WHAT THE TASK ASKS — What is needed is every line of the material that contains "with".

SOURCE MATERIAL —

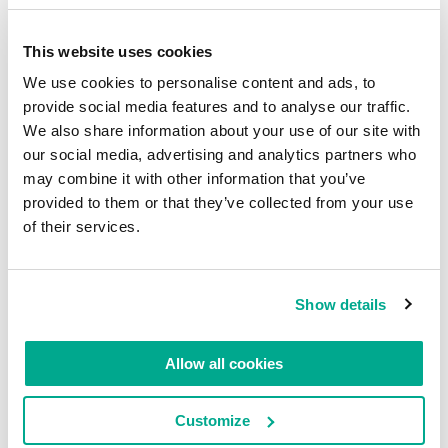
This website uses cookies
We use cookies to personalise content and ads, to
provide social media features and to analyse our traffic.
We also share information about your use of our site with
our social media, advertising and analytics partners who
may combine it with other information that you’ve
provided to them or that they’ve collected from your use
of their services.
Show details
Allow all cookies
Customize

OUTPUT —
We also share information about your use of our site with
may combine it with other information that you’ve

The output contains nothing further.